Médicos dos EUA relatam o horror que viram em Gaza para pressionar o seu governo
Com condições precárias, os profissionais da saúde tomam decisões dolorosas
Nos poucos hospitais que ainda existem em Gaza, muitos pacientes que sobreviveram aos bombardeios israelenses devem ser abandonados ou morrer de infecções devido à falta de artigos básicos como luvas, máscaras ou sabonete, disseram médicos americanos ao retornarem do território palestino.
Os profissionais da saúde tomam decisões dolorosas, como parar de tratar as queimaduras graves de um menino de sete anos porque faltam curativos e ele provavelmente morrerá de qualquer maneira.
Médicos e enfermeiros americanos testemunharam tais horrores e procuraram divulgá-los para pressionar o seu país, que forneceu apoio militar e diplomático essencial a Israel.
Nas últimas três décadas, Adam Hamawy visitou países devastados por guerras e por catástrofes naturais, desde o cerco de Sarajevo ao terramoto no Haiti.
“Nunca vi tantas vítimas civis”, disse o especialista de Nova Jersey, de 54 anos, ex-cirurgião de combate do Exército dos EUA, em entrevista à AFP após retornar de uma missão ao Hospital Europeu em Gaza no mês passado.
“A maioria dos nossos pacientes eram crianças menores de 14 anos”, diz ele.

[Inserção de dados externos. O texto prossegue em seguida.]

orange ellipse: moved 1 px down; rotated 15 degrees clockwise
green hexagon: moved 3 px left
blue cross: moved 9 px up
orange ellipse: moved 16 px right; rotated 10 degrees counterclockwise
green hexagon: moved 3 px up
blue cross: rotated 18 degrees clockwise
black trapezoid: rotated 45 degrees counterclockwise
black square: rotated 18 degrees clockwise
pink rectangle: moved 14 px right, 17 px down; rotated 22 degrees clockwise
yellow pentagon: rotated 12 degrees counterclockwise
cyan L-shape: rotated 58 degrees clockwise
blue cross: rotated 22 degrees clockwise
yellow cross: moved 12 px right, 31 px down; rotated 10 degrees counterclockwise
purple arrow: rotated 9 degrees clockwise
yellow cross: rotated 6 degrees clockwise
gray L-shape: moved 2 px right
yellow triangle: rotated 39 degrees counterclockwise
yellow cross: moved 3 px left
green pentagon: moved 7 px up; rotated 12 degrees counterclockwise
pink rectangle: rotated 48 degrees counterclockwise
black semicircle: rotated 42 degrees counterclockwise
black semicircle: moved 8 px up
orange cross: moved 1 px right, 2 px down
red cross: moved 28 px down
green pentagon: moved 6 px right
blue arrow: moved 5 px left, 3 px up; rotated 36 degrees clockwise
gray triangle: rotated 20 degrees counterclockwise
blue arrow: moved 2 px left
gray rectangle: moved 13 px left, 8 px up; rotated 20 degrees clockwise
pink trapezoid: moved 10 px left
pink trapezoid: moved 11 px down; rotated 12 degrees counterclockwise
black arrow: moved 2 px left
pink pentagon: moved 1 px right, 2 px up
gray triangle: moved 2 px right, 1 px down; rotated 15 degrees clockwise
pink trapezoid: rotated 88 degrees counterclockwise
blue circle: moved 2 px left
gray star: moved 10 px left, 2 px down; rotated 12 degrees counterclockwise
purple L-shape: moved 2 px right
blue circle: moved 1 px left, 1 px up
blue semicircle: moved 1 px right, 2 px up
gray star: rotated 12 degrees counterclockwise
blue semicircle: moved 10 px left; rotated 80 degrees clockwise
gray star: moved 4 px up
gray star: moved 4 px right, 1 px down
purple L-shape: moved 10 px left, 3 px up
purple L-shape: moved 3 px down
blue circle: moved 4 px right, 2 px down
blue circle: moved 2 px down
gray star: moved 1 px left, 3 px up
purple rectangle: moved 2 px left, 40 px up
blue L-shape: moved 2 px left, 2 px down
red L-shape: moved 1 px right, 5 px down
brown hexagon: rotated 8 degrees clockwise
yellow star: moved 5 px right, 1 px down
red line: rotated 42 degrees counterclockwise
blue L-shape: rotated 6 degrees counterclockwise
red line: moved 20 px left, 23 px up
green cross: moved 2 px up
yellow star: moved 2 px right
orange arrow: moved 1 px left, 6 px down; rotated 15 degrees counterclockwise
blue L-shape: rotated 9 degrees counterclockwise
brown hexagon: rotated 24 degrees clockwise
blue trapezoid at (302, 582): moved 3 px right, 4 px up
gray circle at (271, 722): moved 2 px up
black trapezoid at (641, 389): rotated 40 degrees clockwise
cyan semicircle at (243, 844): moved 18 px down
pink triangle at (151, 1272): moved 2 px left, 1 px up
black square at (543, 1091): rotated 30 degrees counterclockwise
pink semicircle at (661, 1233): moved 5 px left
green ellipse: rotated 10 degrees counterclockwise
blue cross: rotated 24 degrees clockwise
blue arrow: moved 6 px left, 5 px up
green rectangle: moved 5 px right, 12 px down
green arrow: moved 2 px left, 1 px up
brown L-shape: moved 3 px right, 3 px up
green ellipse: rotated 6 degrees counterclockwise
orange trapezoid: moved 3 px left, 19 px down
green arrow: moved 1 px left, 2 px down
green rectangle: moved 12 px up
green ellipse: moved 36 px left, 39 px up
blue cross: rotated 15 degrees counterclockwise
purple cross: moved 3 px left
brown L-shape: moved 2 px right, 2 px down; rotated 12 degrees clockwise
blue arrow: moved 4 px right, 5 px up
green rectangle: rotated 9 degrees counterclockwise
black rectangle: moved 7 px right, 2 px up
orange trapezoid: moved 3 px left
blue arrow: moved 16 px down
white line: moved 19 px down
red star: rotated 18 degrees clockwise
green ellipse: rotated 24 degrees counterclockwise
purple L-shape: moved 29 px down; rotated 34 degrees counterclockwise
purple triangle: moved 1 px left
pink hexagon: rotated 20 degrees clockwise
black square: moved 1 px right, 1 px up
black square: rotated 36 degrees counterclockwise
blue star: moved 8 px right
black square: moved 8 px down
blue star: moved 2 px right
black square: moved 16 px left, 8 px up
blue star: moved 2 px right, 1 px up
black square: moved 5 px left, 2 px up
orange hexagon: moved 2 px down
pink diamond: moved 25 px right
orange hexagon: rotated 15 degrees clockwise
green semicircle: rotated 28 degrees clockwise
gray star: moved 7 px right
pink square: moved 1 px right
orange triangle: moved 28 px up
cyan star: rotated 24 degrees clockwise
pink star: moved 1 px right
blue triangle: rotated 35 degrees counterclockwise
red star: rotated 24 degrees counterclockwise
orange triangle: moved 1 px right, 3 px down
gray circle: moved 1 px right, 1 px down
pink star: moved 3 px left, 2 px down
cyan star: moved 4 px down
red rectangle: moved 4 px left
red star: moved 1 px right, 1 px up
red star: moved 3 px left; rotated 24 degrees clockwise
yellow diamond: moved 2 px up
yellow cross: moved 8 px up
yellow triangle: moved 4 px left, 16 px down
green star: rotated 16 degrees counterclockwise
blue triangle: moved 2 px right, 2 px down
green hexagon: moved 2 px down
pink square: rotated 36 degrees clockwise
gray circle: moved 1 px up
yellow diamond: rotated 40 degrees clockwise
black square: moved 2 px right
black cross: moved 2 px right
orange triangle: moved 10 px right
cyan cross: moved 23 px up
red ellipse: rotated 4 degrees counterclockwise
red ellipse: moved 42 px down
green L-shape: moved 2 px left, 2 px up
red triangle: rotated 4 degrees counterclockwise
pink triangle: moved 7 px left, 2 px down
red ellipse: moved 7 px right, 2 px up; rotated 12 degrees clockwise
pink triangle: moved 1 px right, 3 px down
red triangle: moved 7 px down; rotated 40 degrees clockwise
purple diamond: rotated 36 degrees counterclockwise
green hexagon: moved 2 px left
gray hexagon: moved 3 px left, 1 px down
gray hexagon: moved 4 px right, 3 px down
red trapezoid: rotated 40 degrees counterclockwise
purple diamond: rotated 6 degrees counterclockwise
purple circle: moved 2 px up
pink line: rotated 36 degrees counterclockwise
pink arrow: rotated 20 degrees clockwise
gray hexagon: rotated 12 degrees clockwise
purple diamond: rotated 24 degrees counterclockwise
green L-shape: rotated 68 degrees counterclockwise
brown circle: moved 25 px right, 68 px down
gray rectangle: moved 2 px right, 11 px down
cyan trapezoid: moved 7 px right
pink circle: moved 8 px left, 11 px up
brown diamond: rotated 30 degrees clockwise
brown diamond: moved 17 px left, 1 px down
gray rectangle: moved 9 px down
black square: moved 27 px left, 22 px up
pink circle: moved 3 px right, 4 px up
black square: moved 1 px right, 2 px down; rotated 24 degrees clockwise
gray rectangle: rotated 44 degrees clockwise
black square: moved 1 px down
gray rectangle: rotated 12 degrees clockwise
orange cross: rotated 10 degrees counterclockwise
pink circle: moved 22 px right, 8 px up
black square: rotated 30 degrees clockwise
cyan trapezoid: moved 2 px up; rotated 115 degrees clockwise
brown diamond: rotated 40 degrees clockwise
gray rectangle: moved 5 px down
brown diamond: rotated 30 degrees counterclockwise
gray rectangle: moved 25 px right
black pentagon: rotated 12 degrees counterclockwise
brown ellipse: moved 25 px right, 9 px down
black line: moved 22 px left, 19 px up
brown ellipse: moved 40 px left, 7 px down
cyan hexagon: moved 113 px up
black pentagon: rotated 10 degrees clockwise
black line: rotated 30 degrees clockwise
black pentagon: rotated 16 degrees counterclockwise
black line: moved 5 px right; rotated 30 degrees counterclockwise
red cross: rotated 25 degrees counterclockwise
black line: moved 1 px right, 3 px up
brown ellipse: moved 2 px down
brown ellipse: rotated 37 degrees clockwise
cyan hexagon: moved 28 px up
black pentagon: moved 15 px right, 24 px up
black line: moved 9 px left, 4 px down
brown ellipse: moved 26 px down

“Quer haja um cessar-fogo ou não, temos de obter ajuda humanitária e em quantidades suficientes para satisfazer a demanda. Podem fazer todos as doações que quiserem, mas se as fronteiras não estiverem abertas para permitir a entrada de ajuda, não faz sentido”, lamenta.
- "Vermes nas feridas" -
Originária de Portland, no noroeste dos Estados Unidos, Monica Johnston, uma enfermeira de cuidados intensivos de 44 anos, diz que enviou listas de equipamentos necessários a funcionários da Casa Branca e legisladores no seu país.
Gaza foi sua primeira missão. “Não vejo notícias, não participo de nada político”, diz ela. Mas no outono passado ela recebeu um e-mail de uma associação pedindo ajuda.
“Quando ouço a palavra ‘ajuda’, meus ouvidos se abrem, meu coração começa a bater e sinto que tenho que fazer isso”, disse ela.
Johnston decidiu juntar-se a uma equipa de 19 pessoas, coordenada pela Associação Médica Palestina-Americana, que partiu para Gaza com malas cheias de material médico.
No terreno, encontraram grandes obstáculos: falta de pessoal e grave escassez de medicamentos e produtos de higiene básicos.
A voz de Johnston falha quando lembra que precisou parar de tratar uma criança com o corpo queimado para se concentrar em pacientes com mais chances de sobrevivência.“Dois dias depois ele começou a ter vermes nas feridas. O sentimento de culpa, por ter causado isso...” ela diz, respirando fundo.
O menino foi enterrado com as bandagens. Seu corpo estava completamente infestado.
- "Importante" -
Famílias inteiras muitas vezes chegavam juntas ao hospital após os bombardeios. Em Gaza, membros de várias gerações vivem juntos na mesma casa, diz Ammar Ghanem, um médico de emergência de 54 anos, nascido no Michigan.
Um alegre menino de 12 anos que ajudava no hospital, atraindo a admiração da equipe, desapareceu repentinamente por vários dias.
Quando retornou, Ammar Ghanem soube que trinta membros da sua família tinham sido mortos em um bombardeio e que ele tivera de ajudar a encontrar os seus corpos nos escombros.
O início, em maio, das operações terrestres em Rafah, na fronteira sul com o Egito, causou choque entre as equipes de saúde palestinas, atormentadas pela memória da devastadora incursão israelense no norte da Faixa.
Desde o seu retorno aos Estados Unidos, médicos e enfermeiros tiveram de enfrentar a culpa que os sobreviventes de tragédias muitas vezes sentem quando pensam nos seus pacientes e colegas abandonados no que a comunidade internacional descreve como o "inferno" de Gaza.
“O que me acalma é me sentir útil ao contar o que testemunhei”, diz Hamawy. "Acho que é tão importante quanto o que fizemos lá."